Mnangagwa’s Risky Gamble on Trump Tariffs

Trade War 2.0? China Claps Back At U.S. Over 'Unfair' Tariffs!
inventiva.co.in

 

Monica Cheru-Managing Editor

Zimbabwe has decided to remove all tariffs on U.S. imports, a move that analysts and many Zimbabweans find baffling.

Various commentators on social media have expressed surprise and outright condemnation.

Zimbabwe was slapped with a 18 % tariff as U.S. President Donald Trump continues to cause major ripples in the global economy, with China being the major focus of Trump's trade wars.

50 other African countries have also been sanctioned. South Africa has said it will engage the U.S., while Lesotho, bearing the brunt of the tariffs at 50% and heavily reliant on the U.S. market, has indicated that it will engage while seeking to diversify options.

China, bracing for impact, has announced a decisive pushback, including a 34% tariff on all U.S. products, sanctions on certain firms, restricting access to key technology resources, and lodging a formal complaint with the World Trade Organization.

Zimbabwe, on the other hand, seems to have decided on a policy of appeasement. This decision by President Emmerson Mnangagwa to appease Trump at all costs has raised eyebrows, given the potential consequences.

The annual trade between Zimbabwe and the U.S. is negligible, amounting to less than $100 million. Economists have pointed out that opening up Zimbabwe to free U.S. imports is likely to create a big trade deficit for Zimbabwe and not benefit the country in any way. The pulling back of USAID funding has affected a number of Zimbabwean critical welfare programs.

On the other hand, China is one of Zimbabwe's biggest trading partners, with exports reaching over $1.3 billion. China has also funded major infrastructure development in Zimbabwe over the past two decades and invested heavily in the country.

China, under President Xi Jinping, has opened up export growth opportunities for Zimbabwe and other BRI partners, offering tariff-free exports to China.

Smaller economies like Zimbabwe, with concentrated export profiles, should be strategizing to minimize the risk of collateral damage from trade wars.

The renewed tariffs could impact over $300 billion in trade between the world's two largest economies, putting further pressure on global supply chains already strained by post-COVID disruptions and regional conflicts.

 Economists warn that another prolonged tariff battle could cut 0.5% off global GDP growth in 2025.

Navigating these economic waters requires caution and a full understanding of the players and the stakes involved.
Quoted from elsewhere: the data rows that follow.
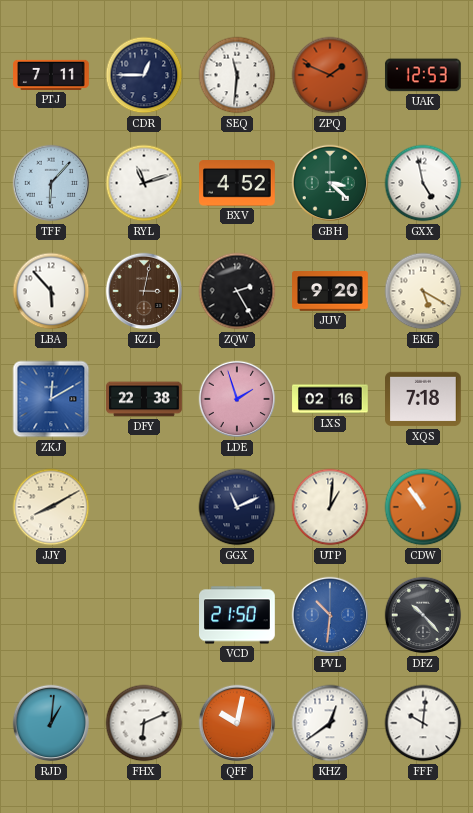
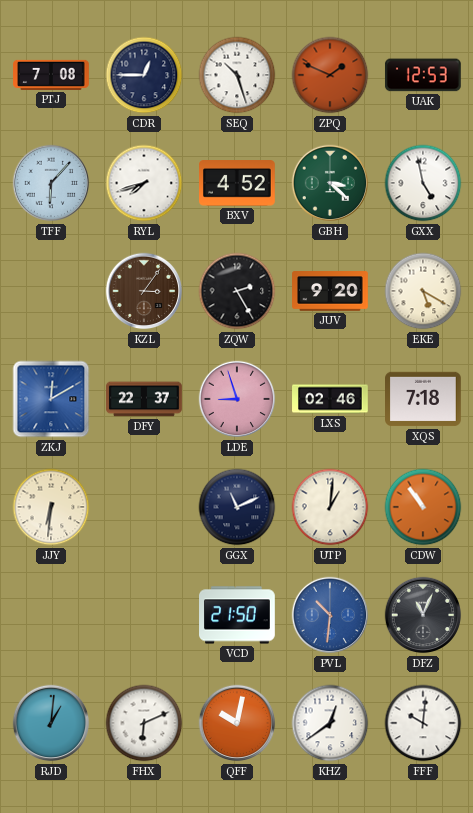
PTJ: 7:11 -> 7:08
SEQ: 11:31 -> 10:27
RYL: 11:12 -> 7:42
LBA: 5:53 -> none
KZL: 3:02 -> 3:06
DFY: 22:38 -> 22:37
LDE: 1:57 -> 8:57
LXS: 02:16 -> 02:46
JJY: 8:10 -> 6:31
DFZ: 10:23 -> 11:04
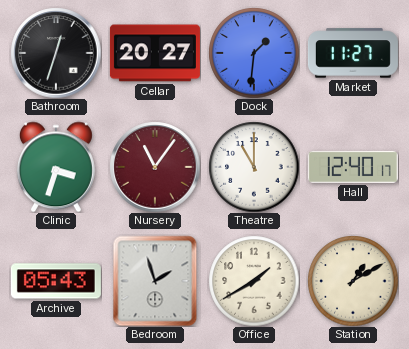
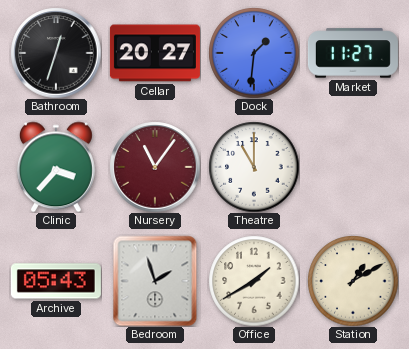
Clinic: 3:33 -> 3:37
Hall: 12:40 -> none
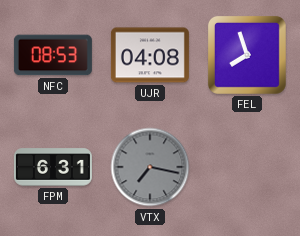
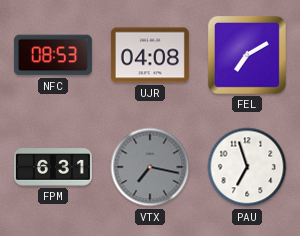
FEL: 7:57 -> 7:10
PAU: none -> 6:57
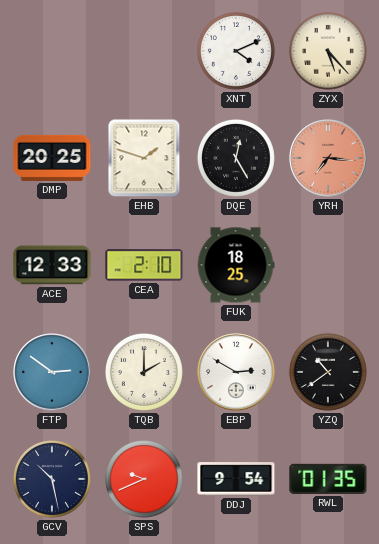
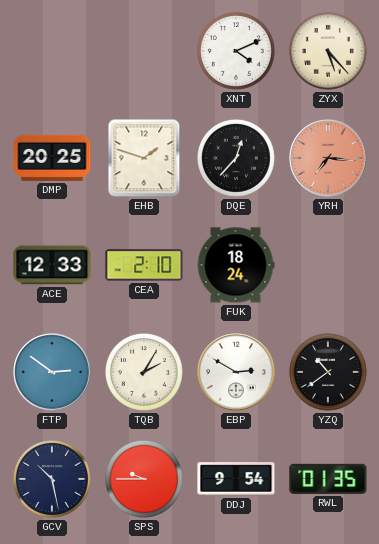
DQE: 12:25 -> 12:37
FUK: 18:25 -> 18:24
TQB: 2:00 -> 2:05
SPS: 9:41 -> 9:45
Losing China's trust and friendship would be catastrophic for Zimbabwe.

While Mnangagwa has never made a secret of his desperation to court the U.S. with his “Friend to all and enemy to none” foreign policy mantra, compromising Zimbabwe's relationship with China in a bid to become Trump's new BFF will result in a big loss for the country.

Zimbabwe must tread carefully to avoid becoming one of the biggest victims of the trade wars and strategize to find the opportunity in crisis.